ベタの故郷

ベタの故郷は「タイ王国」です。

ベタはタイ原産の熱帯魚です。昔の日本でいうとメダカのような、大変身近な魚といえるかもしれません。

市販のベタの仲間、近い種の「ベタ属」も含めると、その生息域は広く、ベトナムやカンボジアやラオスといった東南アジアに生息しています。

 

この中で「ベタ・スプレンデンス」という種類の魚が突然変異で様々な色、形の個体が派生し、現在のショーベタになったようです。

一般に流通しているベタはそのほとんどがタイ国内の養殖場(ファーム)で育てられたものです。

国内でも熱帯魚店や個人で繁殖させて流通しているケースもありますが、ごく少数なようですね。

 

野生のベタは、タイ国内の浅い沼地や水田など、ジャングルのような場所の池でもたくさん生息しています。

 

タイではベタは「闘魚」(とうぎょ)

少し意外ですが、ベタの本場ともいえるタイでは、「ベタファイト」といって、闘争心の強いベタ同士を戦わせ、賭け事に使われています。

闘牛のような感覚で、闘うため、勝つためのベタというのが、タイでは普通です。その歴史も長く、700年以上続いているそうです。

日本やアメリカ、ヨーロッパでは完全にベタは「観賞魚」ですが、タイでは「闘魚」で、ベタ養殖の8割が闘魚であるプラカット種。観賞用ショーベタは2割程度らしいです。結構意外ですよね。作出される大半がプラカットなので、新しい品種もよくプラカットから出てくるのもうなずけます。

その為タイでは、ベタ同士の戦いに強い固体ほど高価で取引されています。また傷付いて闘えなくなったベタは繁殖用として飼育され、より強い固体を作出するために育てられます。

 



観賞用ベタはほぼバンコク産

タイでは2割程度の養殖率の観賞用ベタですが、これもほとんどはバンコクの養殖場で生産され、現地でも販売されています。
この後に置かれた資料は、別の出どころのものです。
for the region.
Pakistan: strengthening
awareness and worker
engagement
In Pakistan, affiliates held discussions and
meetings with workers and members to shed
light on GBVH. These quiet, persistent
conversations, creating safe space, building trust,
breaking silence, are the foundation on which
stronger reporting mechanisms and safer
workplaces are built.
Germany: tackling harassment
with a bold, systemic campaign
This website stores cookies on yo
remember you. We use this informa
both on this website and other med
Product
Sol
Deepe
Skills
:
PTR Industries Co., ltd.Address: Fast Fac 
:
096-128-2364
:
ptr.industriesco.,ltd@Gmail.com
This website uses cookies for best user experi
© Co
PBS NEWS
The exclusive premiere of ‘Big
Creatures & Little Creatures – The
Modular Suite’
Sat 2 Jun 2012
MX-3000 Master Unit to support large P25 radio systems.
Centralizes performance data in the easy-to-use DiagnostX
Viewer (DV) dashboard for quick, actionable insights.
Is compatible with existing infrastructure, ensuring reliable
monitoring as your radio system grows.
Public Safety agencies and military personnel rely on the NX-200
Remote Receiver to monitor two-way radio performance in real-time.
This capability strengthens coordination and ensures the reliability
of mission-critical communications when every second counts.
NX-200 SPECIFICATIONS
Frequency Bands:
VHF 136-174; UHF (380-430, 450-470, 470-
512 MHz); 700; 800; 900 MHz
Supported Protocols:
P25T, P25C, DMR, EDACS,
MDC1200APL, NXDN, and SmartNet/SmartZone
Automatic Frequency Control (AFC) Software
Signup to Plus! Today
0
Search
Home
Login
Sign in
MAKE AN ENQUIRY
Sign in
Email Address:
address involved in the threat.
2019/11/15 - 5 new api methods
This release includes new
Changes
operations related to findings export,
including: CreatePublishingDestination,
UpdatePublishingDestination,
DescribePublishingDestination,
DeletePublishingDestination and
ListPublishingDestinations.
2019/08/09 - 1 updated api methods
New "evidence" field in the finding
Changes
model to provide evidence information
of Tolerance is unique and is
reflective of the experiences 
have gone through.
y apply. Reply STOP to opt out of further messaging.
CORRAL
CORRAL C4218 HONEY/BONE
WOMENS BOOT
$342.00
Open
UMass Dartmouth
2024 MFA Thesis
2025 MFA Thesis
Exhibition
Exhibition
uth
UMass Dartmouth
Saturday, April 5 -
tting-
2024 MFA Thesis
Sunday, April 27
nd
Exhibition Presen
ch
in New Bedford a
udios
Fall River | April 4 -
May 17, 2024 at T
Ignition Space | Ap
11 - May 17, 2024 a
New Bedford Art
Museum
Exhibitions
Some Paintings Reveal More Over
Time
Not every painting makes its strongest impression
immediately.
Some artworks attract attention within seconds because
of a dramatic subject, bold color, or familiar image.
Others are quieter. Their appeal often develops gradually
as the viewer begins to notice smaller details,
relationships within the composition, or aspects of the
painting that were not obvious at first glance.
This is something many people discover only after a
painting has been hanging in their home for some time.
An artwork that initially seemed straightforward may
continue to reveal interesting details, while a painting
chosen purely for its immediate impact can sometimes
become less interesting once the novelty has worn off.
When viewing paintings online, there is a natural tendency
そのため、日本からベタを買いに来る業者はバンコクにくればいくらでも仕入れられます。

ただ珍しい野生種や、新種のベタを探すとなると地方へ足を向ける必要がありますね。

 

養殖場のショーベタ

タイの養殖場では、ベタは洗面器くらいの大きさのタライで産卵させ、孵化してある程度育てたら、今度は大きな器(300Lくらい?)の容器でオスもメスもまとめて育てます。

ベタは子供のうちはまだ闘争心が少ないので、群れでの飼育も可能です。

幼魚から少し成長したあたりで、今度はオスのみ小さいボトルビンに1尾ずつ入れて飼育されます。これは闘争心が芽生えて他のベタを攻撃させないためですね。

メスはまとめて飼育され、オスはビンで1尾ずつ飼育。成魚にまで成長したら出荷されていきます。

種親になるような個体はまた別に飼育されるようですが、ベタの養殖場(ファーム)ではだいたいこのような流れで生産されているようです。

 

タイで生まれて、はるばる日本まで運ばれてくるベタ。日本で寿命を全うするわけですが、こう考えると感嘆深いものがあります。小さい命ですが、大事に育てたいものですね。

タイのベタ生産業者のみなさんに感謝、です。